The difficulty of stating a theorem is a signal about the code, not about the theorem.

When a property is awkward to state, the reflex the old ladder trained — “reach for a heavier proof technique, or park it on a lower rung until we can afford the proof” — is exactly wrong. The productive move is to treat the awkwardness as a design smell and restructure the code until the property becomes easy to state. Concretely, that almost always means the same thing: push the state out of the core and into a thin IO shell, and express the core as functions over immutable values. Do that, and the property that was unstatable becomes an equation. And the equation is usually a few lines from proven.

So the workflow I stumbled into is not a verification tactic. It’s a design discipline:

Think about the theorem first. If the theorem is easier to state, you have found the better design. The proof is a byproduct.

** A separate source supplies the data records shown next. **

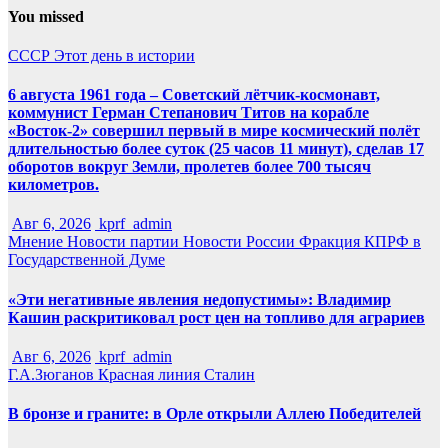
You missed
СССР
Этот день в истории
6 августа 1961 года – Советский лётчик-космонавт,
коммунист Герман Степанович Титов на корабле
«Восток-2» совершил первый в мире космический полёт
длительностью более суток (25 часов 11 минут), сделав 17
оборотов вокруг Земли, пролетев более 700 тысяч
километров.
Авг 6, 2026
kprf_admin
Мнение
Новости партии
Новости России
Фракция КПРФ в
Государственной Думе
«Эти негативные явления недопустимы»: Владимир
Кашин раскритиковал рост цен на топливо для аграриев
Авг 6, 2026
kprf_admin
Г.А.Зюганов
Красная линия
Сталин
В бронзе и граните: в Орле открыли Аллею Победителей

The manifest layer, which I built to be a proof repository, turned out to earn its keep as a design forcing-function. Every time I reach to add a claim and find it awkward to phrase, that friction is the layer doing its most valuable work — sending me back to the code before I’ve written a line of proof. A “no, I can’t state this cleanly” is not a verification limitation to be documented and deferred. It’s a code review comment I’m writing to myself.


What survived

The discipline came out of this smaller and, I think, more honest. Where it once had a spectrum of evidence levels papering over the gap between “I can gesture at this” and “I have stated this precisely,” it now recognizes essentially three load-bearing forms:

The lower rungs still exist in the library for genuine rarities, but the default palette is those three, and I’m suspicious every time I reach past them. A manifest full of Sketches isn’t a backlog of proofs waiting to be written. It’s a backlog of design smells waiting to be resolved.

I came for the proofs. I stayed for what wanting the proofs did to the code.


This overturns some advice in two earlier posts — the Sketch placeholder in Manifests as Specs, and the framing of vacuous claims as minor in Reading a Library from Its Manifests. I’ve left those posts standing with correction notes rather than rewrite the record; being wrong in public and saying how is part of the point. The underlying machinery is lean-manifests; the agent it grew up around is l3m.